Published April 24, 2003 in issue #0216 of The Hook

BY SUZANNAH EVANS

Jane Foster lives with her husband of 50 years in a white cottage with yellow trim, nestled in a woody grove. You'd expect her to be on the local neighborhood association to preserve this serene little hamlet. Well, she is. She's the secretary, as a matter of fact.

What you might not expect is to see this septuagenarian on the front page of the Daily Progress protesting the war with Iraq. But on January 19, that's where she was. Jane Foster has spent a lifetime speaking out about her political beliefs. Activism, so often associated with the young fast crowd, is a way of life for the 78-year-old former social worker.
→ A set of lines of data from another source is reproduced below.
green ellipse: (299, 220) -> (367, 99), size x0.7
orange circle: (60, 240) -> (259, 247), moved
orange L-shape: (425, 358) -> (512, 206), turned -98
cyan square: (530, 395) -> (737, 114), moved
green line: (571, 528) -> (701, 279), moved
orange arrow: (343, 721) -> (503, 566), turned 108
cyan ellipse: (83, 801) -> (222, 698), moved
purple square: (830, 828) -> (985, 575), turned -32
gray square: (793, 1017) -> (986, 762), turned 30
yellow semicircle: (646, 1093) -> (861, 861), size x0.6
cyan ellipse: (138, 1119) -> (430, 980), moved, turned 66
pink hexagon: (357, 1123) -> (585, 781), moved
"All the organizations that try to make the world better, we usually belong to them," Foster says. Nationally, that includes the League of Women Voters and the NAACP. Locally, Foster is a member of the board of directors for the Monticello Area Community Action Agency, or MACAA.
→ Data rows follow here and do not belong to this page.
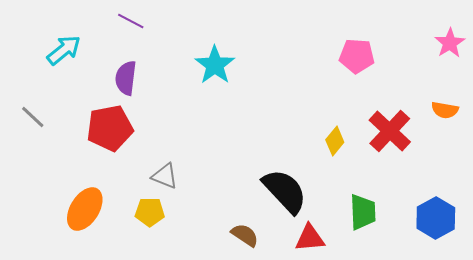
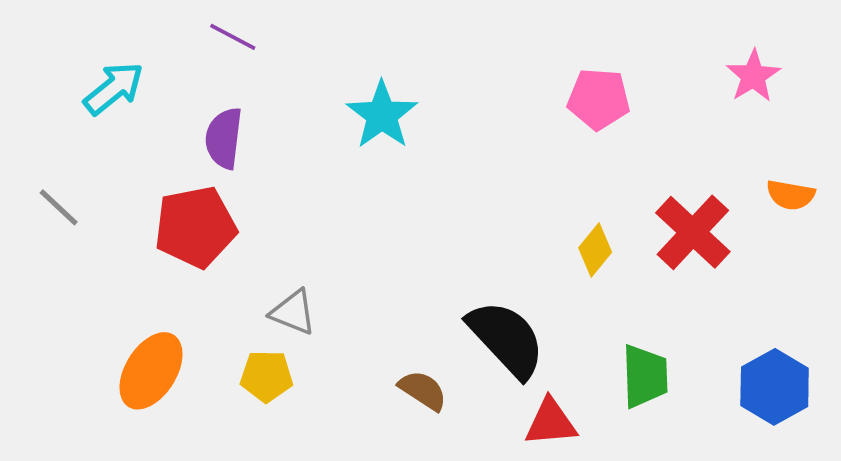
pink star: (450, 43) -> (753, 76), moved
pink pentagon: (357, 56) -> (599, 99), moved
brown semicircle: (245, 235) -> (423, 390), moved

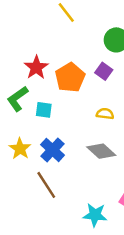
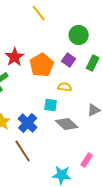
cyan square: (44, 110) -> (51, 105), moved
yellow semicircle: (105, 114) -> (65, 87), moved

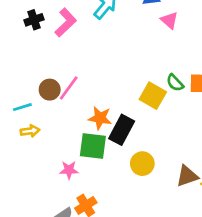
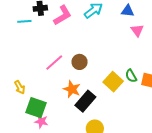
brown circle: (50, 90) -> (80, 62), moved
cyan line: (22, 107) -> (24, 21), moved
yellow arrow: (30, 131) -> (20, 87), turned 56
green square: (93, 146) -> (36, 108), moved

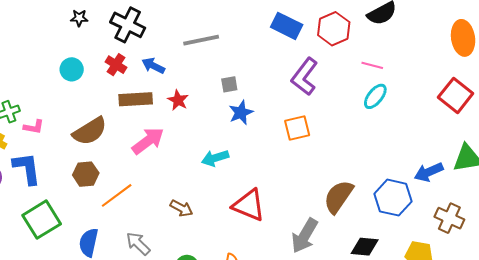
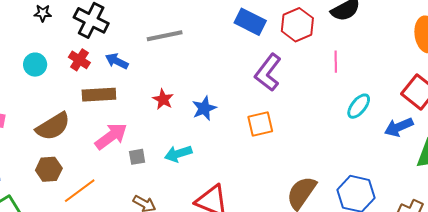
pink line: (372, 65) -> (336, 62), turned 75
gray square: (229, 84) -> (137, 157), moved
cyan ellipse: (375, 96) -> (359, 106), moved
red star: (178, 100) -> (163, 99), moved
blue arrow: (429, 172) -> (399, 127), moved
"It's an anti-poverty agency," Foster explains. One of MACAA's programs, Head Start, works with three- and four-year-old underprivileged children whose parents are often working too many hours (at less than living wage, another of Foster's pet issues) to prepare them for elementary school.

Although Head Start has struggled in the past few years, things are looking up. "In the last summer, we were completely approved in everything," Foster says. "Now they consider us an excellent example."
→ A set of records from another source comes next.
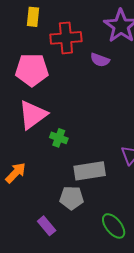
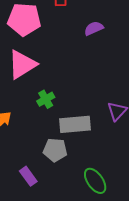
purple semicircle: (100, 60) -> (94, 28), moved, turned 132
green cross: (59, 138) -> (46, 99), moved, turned 36

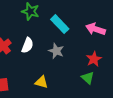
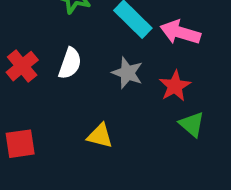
pink arrow: (96, 29) -> (180, 32), moved
red star: (94, 59) -> (175, 86), moved

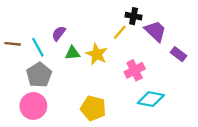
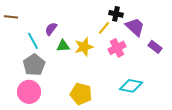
brown line: (13, 44) -> (11, 17), moved
yellow star: (97, 54) -> (84, 47), turned 30
pink cross: (135, 70) -> (117, 48), moved

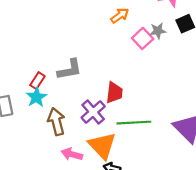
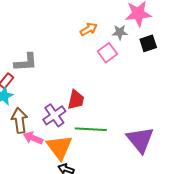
gray star: (158, 31) -> (120, 32), moved
gray L-shape: (70, 70) -> (26, 62), moved
pink arrow: (72, 154) -> (33, 138), moved

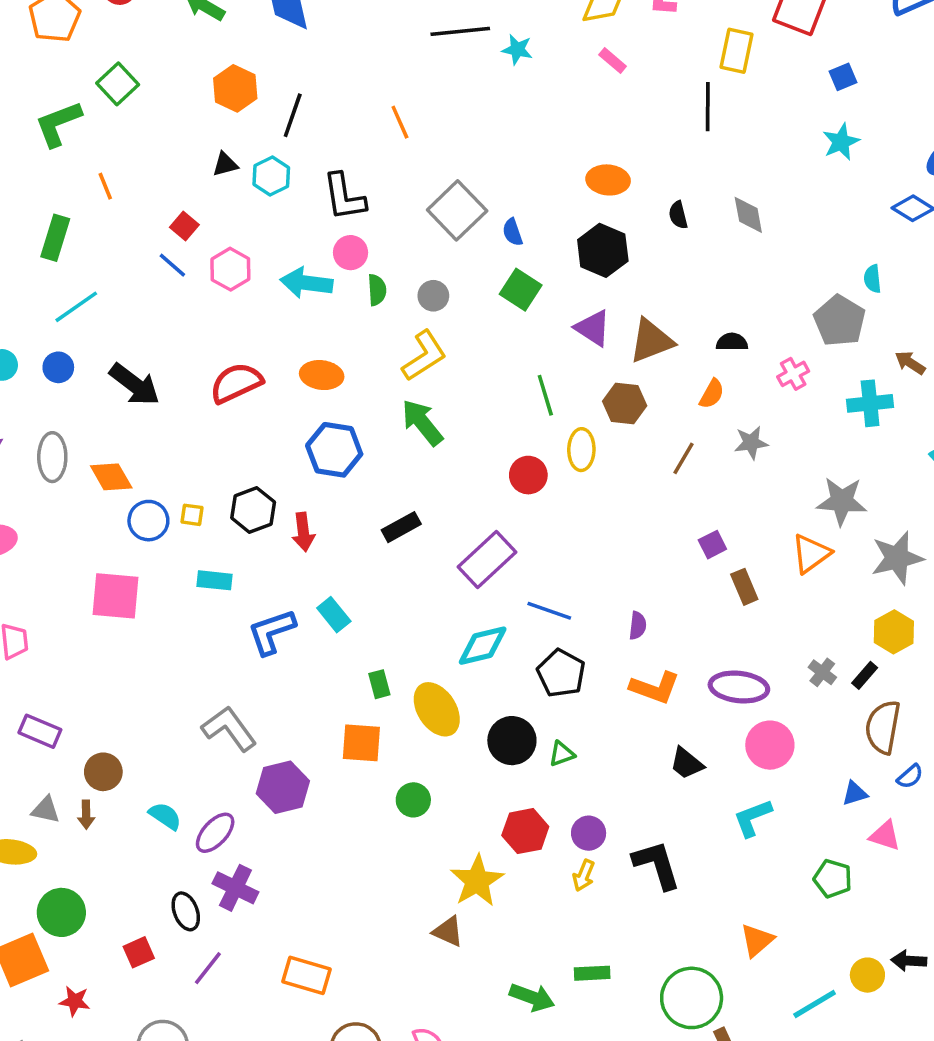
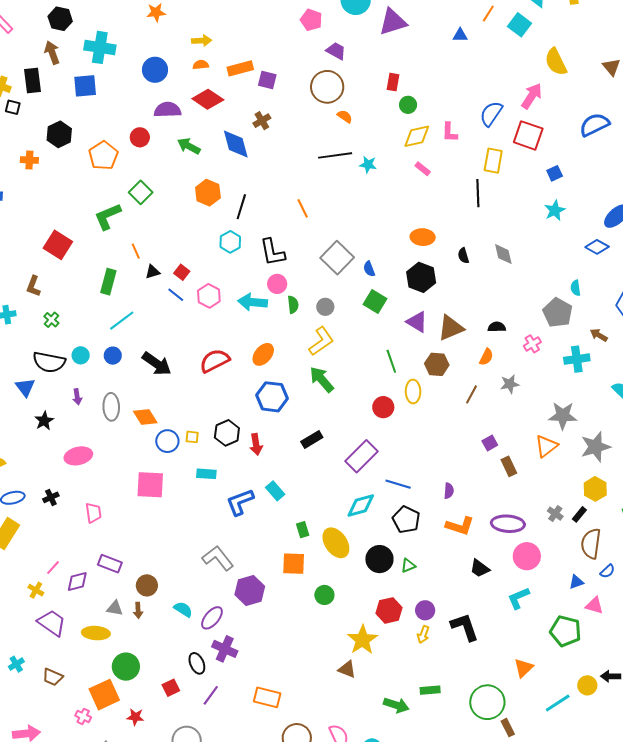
black triangle: (225, 164) -> (153, 272), moved
orange ellipse: (322, 375) -> (263, 354), turned -55
green pentagon: (833, 879) -> (565, 631), size x1.4

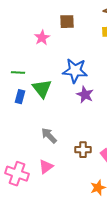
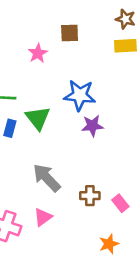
purple star: (85, 95) -> (92, 126), turned -30
gray arrow: (49, 136) -> (47, 178), size x1.4

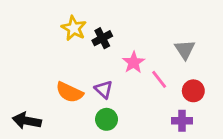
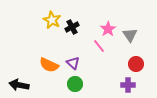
pink star: (134, 62) -> (108, 29), moved
pink line: (159, 79) -> (99, 46), moved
All these good works keep Foster and her husband, Eugene, busy. "There's so many meetings, my kids all tease us," she says. Eugene-- who had his own moments of fame in the fall of 1998 when he put together the pieces of the Jefferson-Hemings DNA puzzle-- spends some of his retirement leisure recording for the blind.

Protesting the war with Iraq has kept Foster especially busy. She's still staunchly against the war, even now as the fighting winds down. She doesn't buy the administration's story that Saddam Hussein was a threat to national security.

"Of course it was a trumped-up excuse," she says. "There was no justification for it. We can't stop Bush and his men from doing what they want to do. I think people of conscience have to speak up," she says.

One place you wouldn't find Foster was in the middle of the Ridge, Main, and South streets intersection on March 20, where anti-war protesters snarled traffic for nine minutes.

"Passive resistance has a lot of different forms," she says, adding, "I'm pretty bourgeois and older. I'm not trying to irritate." Foster includes her work with MACAA and other organizations as forms of resistance. For her, resistance is a way of life.